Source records
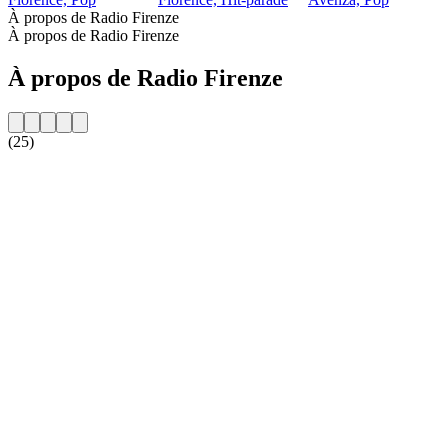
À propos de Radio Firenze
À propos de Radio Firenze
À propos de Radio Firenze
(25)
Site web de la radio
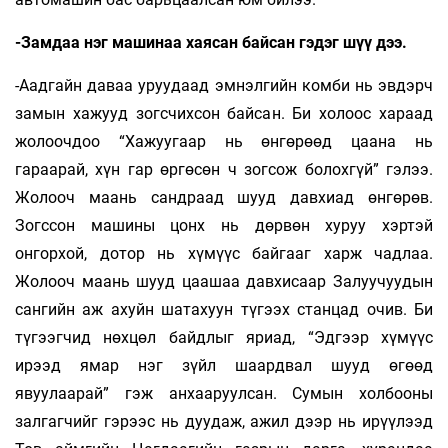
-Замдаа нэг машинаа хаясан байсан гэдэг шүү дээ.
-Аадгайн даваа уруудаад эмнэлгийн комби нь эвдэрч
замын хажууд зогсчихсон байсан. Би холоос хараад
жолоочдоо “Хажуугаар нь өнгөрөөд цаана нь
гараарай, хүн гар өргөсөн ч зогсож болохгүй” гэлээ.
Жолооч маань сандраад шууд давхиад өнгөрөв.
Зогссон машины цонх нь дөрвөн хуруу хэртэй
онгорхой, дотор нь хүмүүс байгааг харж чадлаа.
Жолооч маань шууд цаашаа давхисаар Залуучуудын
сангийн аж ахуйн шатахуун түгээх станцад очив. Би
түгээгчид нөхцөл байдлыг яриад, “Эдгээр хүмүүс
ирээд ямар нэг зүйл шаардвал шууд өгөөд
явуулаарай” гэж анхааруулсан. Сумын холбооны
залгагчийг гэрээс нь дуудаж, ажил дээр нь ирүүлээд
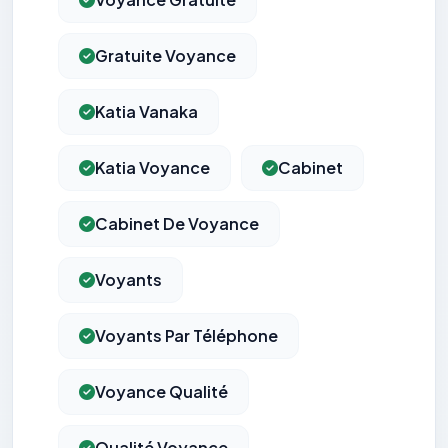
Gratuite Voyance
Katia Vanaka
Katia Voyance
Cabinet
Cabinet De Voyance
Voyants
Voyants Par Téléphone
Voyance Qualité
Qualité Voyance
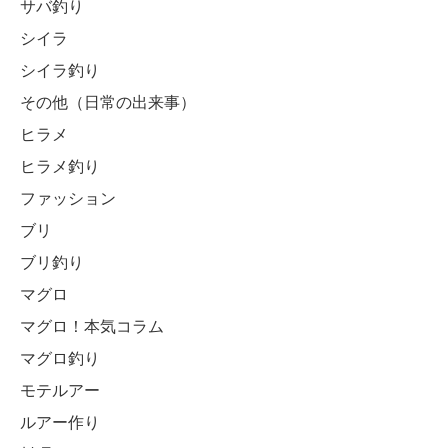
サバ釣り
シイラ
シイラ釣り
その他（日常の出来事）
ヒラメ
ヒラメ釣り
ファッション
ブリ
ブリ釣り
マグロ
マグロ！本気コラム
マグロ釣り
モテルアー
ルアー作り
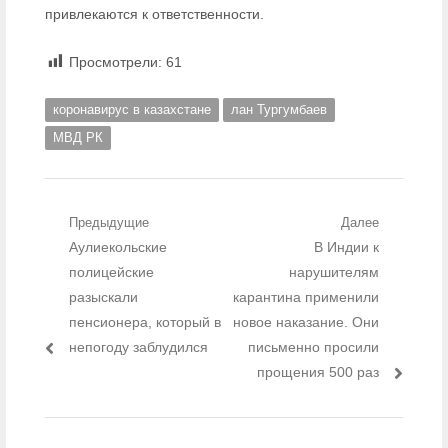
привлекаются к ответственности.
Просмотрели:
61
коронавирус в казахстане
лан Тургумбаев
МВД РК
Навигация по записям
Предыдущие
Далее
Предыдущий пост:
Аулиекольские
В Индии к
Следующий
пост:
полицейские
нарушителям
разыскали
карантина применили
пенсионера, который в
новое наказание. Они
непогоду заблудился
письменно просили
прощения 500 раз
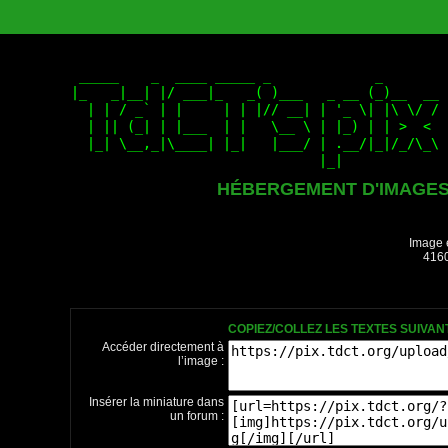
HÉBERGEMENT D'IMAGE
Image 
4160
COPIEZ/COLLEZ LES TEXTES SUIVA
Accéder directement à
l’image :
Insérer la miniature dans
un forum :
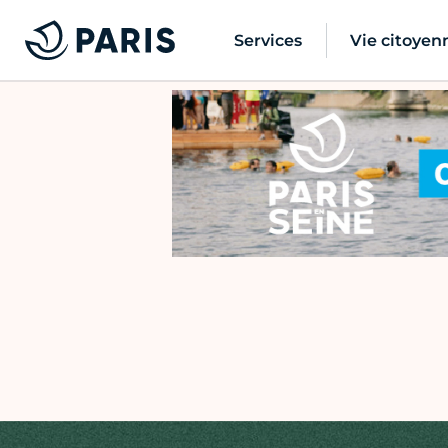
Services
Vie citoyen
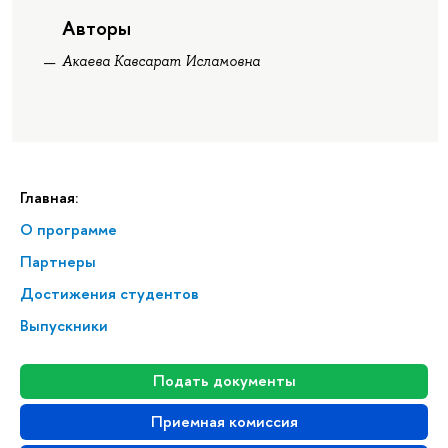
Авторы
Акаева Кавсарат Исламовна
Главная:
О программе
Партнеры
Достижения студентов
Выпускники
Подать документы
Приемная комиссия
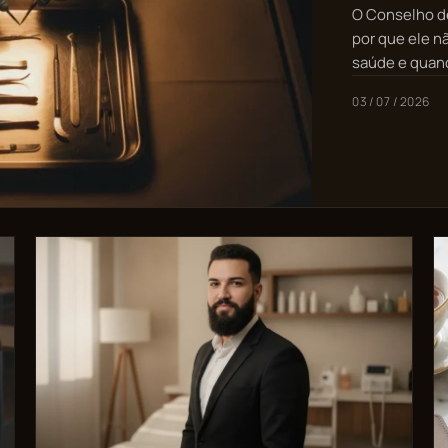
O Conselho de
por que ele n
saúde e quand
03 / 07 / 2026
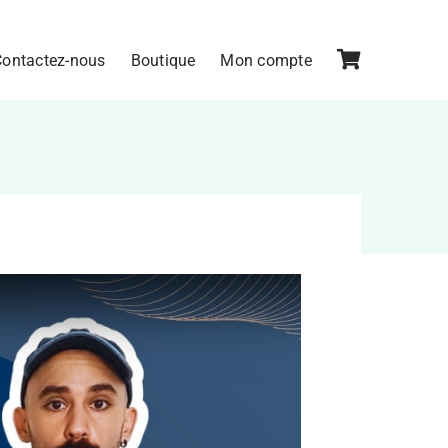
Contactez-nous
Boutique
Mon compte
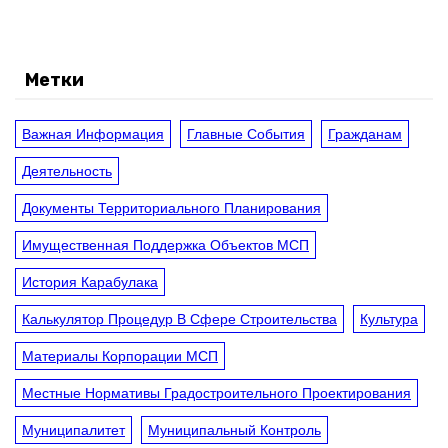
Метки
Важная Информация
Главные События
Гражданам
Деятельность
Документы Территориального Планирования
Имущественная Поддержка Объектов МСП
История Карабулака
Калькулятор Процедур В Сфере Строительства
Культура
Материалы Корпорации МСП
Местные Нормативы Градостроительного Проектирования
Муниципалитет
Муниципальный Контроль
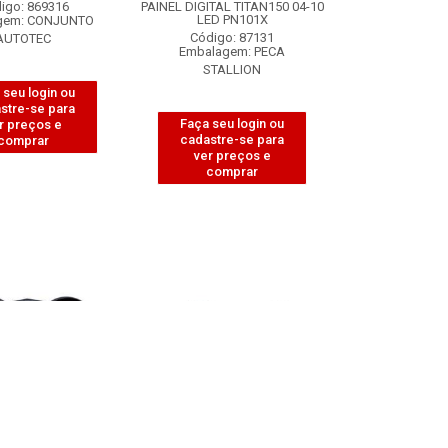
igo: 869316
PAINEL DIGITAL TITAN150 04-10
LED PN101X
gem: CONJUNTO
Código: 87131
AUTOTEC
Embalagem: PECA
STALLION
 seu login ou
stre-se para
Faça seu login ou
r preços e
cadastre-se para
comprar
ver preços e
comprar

==

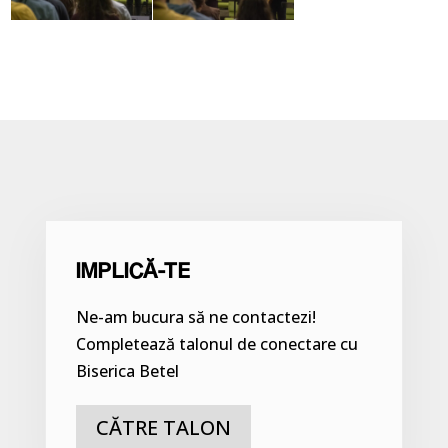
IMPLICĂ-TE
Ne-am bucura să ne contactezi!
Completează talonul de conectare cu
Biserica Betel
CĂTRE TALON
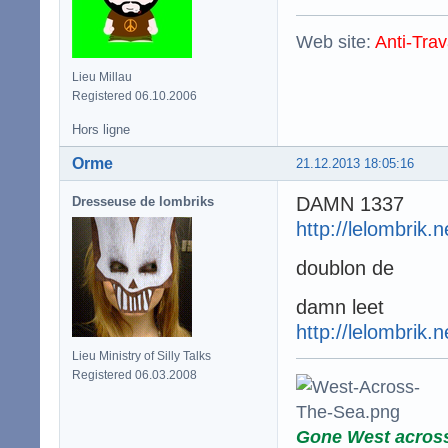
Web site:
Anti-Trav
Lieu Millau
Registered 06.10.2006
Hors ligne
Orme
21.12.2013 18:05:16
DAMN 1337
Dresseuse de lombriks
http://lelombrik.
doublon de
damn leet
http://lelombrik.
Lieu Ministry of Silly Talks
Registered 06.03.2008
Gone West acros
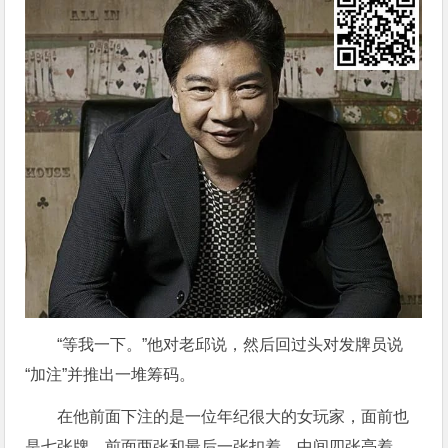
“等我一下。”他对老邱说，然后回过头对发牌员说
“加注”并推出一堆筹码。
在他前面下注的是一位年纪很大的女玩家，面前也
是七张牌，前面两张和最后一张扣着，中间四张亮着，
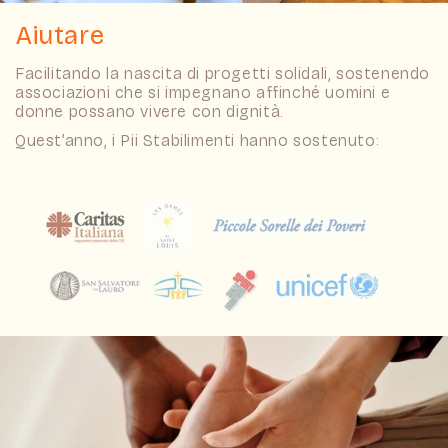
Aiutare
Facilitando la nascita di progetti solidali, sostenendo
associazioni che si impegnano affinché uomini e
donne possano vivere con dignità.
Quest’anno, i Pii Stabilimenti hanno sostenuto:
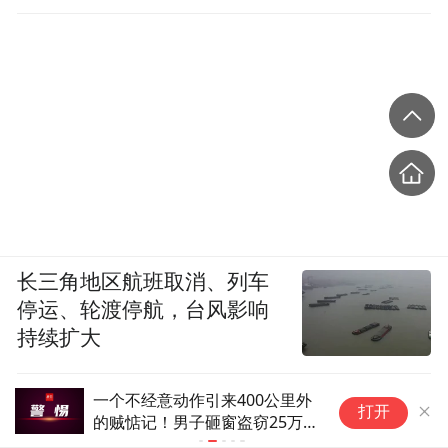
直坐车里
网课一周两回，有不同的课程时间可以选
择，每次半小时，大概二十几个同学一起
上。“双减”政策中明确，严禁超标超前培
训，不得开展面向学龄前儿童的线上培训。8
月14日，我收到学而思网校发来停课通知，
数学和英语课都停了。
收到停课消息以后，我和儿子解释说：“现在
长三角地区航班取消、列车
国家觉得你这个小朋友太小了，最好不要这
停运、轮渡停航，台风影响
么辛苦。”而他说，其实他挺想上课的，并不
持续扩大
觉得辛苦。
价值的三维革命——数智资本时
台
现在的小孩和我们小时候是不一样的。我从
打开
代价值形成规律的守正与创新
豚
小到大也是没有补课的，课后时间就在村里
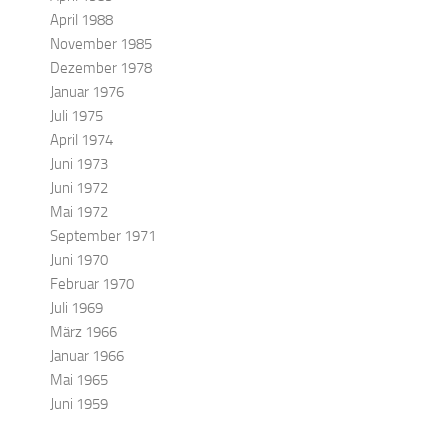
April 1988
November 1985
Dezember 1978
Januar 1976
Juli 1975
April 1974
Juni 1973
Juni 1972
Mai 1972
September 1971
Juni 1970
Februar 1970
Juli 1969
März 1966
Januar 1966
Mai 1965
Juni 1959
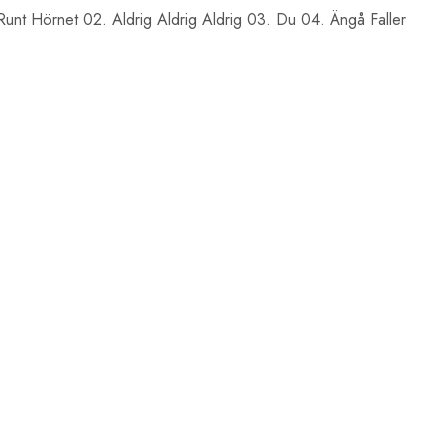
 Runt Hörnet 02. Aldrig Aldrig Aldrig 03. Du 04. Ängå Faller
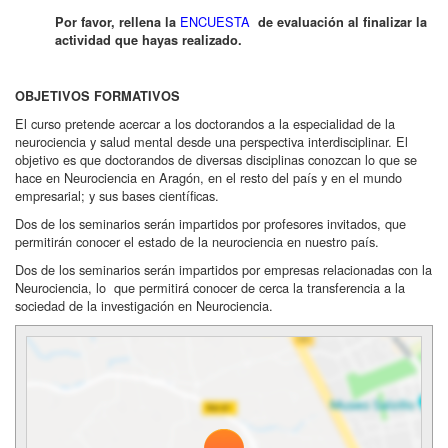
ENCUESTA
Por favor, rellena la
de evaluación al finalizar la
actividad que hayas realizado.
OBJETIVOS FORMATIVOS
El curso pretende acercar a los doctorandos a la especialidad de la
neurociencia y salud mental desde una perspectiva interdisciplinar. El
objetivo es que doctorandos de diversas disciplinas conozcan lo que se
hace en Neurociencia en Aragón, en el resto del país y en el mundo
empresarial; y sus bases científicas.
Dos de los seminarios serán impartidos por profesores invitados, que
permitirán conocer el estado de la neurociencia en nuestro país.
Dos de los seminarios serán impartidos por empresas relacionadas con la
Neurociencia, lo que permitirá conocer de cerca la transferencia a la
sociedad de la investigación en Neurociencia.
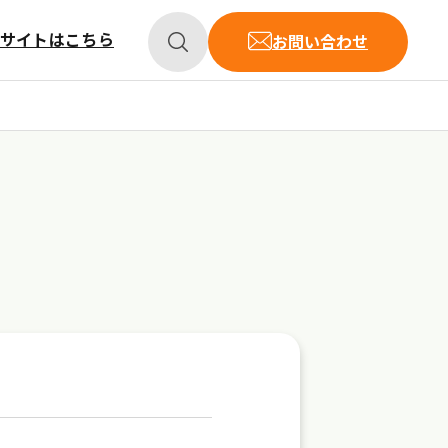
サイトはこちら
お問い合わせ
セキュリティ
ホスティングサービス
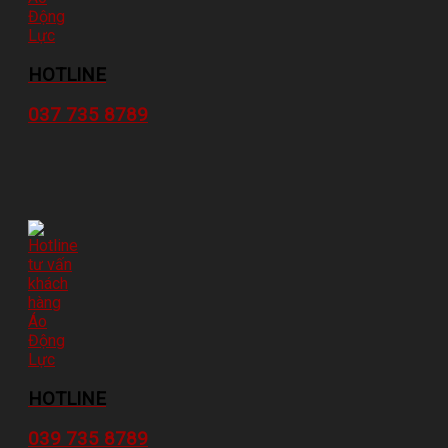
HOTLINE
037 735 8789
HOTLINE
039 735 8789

TASK OBJECTIVE:
If a line of the data holds the string "Juni", list it.

TASK ANSWER:
Juni 1973
Juni 1972
Juni 1970
Juni 1959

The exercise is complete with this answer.